# TASK REQUIREMENTS:
Take each line of the records below that contains the string "Europa" and copy it.

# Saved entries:
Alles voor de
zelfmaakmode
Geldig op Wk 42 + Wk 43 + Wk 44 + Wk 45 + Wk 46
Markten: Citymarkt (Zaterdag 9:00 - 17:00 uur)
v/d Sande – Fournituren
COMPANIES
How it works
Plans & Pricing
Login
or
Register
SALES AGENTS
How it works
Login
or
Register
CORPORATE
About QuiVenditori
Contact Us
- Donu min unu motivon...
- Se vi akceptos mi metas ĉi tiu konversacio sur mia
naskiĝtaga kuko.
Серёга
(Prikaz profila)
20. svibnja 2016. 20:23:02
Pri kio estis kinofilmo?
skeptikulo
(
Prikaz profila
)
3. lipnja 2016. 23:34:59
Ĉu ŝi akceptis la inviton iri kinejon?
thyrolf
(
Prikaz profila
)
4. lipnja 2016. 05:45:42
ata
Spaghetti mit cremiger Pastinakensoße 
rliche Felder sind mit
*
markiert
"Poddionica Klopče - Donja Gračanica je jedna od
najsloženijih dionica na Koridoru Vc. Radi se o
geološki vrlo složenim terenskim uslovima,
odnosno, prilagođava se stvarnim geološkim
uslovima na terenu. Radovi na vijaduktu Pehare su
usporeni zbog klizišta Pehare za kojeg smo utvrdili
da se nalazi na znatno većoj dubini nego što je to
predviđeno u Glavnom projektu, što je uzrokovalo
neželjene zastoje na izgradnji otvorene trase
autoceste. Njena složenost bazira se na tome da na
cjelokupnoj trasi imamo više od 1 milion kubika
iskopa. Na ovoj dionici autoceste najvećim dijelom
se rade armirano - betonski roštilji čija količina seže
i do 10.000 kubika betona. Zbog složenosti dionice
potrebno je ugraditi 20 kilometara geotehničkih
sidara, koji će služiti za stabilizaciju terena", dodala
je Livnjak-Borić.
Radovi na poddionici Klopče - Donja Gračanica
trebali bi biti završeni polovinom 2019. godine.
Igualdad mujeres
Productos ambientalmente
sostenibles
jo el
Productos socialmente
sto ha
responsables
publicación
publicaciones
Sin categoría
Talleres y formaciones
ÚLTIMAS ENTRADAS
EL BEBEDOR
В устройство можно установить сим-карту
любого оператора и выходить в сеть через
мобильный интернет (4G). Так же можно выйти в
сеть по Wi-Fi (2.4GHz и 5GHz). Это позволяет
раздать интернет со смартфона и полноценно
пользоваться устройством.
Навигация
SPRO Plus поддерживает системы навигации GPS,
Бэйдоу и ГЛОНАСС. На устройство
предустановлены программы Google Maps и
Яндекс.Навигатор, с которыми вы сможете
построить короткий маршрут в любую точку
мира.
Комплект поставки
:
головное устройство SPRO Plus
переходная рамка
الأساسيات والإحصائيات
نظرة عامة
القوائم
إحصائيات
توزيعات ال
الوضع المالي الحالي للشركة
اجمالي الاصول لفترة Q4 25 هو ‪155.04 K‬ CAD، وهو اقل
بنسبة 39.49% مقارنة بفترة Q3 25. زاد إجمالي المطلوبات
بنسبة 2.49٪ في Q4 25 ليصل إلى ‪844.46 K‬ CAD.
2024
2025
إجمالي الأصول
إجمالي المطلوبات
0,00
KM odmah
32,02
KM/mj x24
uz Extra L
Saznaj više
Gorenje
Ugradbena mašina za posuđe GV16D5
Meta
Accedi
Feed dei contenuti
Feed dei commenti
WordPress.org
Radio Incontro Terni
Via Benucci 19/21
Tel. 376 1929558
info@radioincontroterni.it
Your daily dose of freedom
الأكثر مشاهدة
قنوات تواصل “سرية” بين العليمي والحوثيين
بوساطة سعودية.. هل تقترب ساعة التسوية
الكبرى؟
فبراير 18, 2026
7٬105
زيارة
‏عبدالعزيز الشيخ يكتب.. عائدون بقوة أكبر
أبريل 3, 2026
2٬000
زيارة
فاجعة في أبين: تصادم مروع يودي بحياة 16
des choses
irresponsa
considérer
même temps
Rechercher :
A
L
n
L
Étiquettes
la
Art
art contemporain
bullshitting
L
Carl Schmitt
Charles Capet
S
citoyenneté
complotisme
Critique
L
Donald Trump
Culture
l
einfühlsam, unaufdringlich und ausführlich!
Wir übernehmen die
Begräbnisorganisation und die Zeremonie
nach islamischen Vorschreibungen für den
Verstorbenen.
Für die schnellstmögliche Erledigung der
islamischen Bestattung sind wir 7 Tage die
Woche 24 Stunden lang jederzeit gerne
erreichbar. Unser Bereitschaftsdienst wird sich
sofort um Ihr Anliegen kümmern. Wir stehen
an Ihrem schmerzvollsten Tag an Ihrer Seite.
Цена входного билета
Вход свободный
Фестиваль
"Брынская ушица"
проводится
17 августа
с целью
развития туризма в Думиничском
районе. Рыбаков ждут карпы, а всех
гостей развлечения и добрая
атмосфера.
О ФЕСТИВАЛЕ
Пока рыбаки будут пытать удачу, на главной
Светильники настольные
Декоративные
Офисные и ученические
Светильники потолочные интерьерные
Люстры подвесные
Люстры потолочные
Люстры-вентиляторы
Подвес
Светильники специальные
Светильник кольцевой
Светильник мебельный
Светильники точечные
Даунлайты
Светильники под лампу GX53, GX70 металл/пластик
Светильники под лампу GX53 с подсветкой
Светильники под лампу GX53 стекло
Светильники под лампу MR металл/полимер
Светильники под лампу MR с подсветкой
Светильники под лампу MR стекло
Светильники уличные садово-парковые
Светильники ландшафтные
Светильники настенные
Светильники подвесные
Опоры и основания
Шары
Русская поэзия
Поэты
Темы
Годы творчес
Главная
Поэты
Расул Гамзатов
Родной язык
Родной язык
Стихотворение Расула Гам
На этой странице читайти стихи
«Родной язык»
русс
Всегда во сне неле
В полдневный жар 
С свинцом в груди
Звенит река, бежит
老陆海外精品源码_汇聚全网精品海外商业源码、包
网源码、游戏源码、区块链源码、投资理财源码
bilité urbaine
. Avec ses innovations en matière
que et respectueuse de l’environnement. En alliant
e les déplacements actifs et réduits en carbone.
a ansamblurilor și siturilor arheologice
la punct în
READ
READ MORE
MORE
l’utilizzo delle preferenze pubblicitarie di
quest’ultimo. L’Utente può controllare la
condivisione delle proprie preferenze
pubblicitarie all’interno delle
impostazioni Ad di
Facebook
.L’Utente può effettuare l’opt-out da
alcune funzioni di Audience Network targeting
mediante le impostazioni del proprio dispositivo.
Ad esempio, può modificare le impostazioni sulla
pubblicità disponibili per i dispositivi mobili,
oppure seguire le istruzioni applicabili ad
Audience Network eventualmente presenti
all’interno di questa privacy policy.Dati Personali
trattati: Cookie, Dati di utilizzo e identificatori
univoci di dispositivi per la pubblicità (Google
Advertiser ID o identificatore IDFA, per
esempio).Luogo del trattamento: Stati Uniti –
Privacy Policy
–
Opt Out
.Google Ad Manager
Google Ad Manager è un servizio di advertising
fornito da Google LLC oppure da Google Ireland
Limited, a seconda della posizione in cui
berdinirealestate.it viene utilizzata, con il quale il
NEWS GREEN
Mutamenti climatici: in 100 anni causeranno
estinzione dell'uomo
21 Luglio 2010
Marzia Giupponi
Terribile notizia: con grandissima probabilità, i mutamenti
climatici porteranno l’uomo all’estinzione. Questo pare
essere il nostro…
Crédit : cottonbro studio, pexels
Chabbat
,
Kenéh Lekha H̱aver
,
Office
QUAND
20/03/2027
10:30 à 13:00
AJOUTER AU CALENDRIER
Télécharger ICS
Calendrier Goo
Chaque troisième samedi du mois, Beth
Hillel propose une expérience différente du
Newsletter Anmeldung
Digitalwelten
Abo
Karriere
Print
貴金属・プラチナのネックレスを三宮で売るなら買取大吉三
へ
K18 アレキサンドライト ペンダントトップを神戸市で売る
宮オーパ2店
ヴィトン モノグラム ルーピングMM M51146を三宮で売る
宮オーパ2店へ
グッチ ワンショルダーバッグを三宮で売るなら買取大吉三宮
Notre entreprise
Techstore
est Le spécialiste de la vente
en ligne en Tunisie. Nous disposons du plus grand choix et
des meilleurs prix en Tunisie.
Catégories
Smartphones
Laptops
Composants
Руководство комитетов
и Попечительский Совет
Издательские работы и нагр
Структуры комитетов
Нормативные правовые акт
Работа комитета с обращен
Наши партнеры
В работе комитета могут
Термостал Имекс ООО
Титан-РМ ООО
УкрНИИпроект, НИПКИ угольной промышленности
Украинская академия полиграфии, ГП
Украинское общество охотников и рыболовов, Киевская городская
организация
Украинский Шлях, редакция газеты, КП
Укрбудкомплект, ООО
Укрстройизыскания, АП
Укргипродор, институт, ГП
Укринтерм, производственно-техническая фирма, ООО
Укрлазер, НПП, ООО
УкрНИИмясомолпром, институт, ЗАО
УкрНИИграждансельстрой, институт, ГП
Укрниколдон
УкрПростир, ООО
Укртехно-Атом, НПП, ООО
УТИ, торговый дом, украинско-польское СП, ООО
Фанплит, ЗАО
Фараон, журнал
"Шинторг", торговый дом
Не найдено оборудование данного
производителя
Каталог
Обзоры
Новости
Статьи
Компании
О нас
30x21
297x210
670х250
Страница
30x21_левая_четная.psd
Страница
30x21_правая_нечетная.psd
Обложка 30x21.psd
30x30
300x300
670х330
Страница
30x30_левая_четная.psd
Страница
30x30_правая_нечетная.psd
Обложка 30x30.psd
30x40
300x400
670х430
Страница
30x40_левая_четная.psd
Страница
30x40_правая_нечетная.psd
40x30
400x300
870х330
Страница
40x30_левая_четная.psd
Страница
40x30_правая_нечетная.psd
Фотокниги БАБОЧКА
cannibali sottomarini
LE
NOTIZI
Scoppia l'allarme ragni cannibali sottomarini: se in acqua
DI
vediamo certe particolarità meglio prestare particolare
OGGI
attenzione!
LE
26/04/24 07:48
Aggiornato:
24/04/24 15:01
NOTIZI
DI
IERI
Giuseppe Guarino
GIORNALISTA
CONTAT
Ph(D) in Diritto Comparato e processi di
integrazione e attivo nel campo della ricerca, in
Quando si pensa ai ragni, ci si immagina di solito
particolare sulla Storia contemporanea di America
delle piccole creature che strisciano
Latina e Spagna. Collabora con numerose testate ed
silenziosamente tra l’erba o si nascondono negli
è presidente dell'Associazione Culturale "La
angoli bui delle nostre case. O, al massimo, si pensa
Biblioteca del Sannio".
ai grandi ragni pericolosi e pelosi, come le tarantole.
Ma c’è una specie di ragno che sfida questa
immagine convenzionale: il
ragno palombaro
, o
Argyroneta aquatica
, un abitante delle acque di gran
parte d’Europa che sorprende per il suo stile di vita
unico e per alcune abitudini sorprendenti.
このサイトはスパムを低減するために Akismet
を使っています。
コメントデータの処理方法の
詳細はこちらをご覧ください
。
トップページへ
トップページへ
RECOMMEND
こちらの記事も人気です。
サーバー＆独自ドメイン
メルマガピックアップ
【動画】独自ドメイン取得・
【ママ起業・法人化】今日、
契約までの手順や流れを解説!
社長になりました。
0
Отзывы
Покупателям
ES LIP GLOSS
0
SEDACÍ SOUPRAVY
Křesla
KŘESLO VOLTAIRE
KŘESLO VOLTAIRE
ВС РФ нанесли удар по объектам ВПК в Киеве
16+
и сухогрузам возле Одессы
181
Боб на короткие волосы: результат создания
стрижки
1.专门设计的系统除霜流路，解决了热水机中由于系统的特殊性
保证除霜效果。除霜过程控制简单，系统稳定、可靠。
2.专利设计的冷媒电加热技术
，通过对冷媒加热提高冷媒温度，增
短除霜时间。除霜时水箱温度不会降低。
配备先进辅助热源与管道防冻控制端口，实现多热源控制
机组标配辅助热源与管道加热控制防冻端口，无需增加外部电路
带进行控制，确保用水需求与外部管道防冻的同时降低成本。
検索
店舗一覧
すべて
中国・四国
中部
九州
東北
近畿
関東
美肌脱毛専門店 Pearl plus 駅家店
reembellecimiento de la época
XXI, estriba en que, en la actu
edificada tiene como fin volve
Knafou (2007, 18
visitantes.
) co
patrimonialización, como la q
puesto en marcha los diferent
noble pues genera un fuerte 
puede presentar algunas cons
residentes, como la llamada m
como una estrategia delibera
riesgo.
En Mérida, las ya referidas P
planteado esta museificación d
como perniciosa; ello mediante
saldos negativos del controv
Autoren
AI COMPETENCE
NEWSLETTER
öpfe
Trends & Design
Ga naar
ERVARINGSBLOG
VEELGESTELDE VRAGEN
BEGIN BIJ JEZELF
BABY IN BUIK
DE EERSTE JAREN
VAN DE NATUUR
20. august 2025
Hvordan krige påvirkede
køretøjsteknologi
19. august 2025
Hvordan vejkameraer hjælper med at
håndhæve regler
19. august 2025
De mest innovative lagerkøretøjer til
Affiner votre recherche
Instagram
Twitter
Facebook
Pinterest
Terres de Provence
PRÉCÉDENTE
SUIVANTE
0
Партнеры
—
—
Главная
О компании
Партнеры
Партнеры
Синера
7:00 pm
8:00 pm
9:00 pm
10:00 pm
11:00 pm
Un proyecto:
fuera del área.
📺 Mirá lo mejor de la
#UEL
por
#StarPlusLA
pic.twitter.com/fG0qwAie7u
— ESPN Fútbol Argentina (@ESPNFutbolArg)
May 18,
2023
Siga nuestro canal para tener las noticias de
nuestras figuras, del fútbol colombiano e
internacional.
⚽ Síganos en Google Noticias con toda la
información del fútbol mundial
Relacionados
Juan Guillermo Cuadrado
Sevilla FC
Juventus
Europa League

# ANSWER BELOW:
parte d’Europa che sorprende per il suo stile di vita
Europa League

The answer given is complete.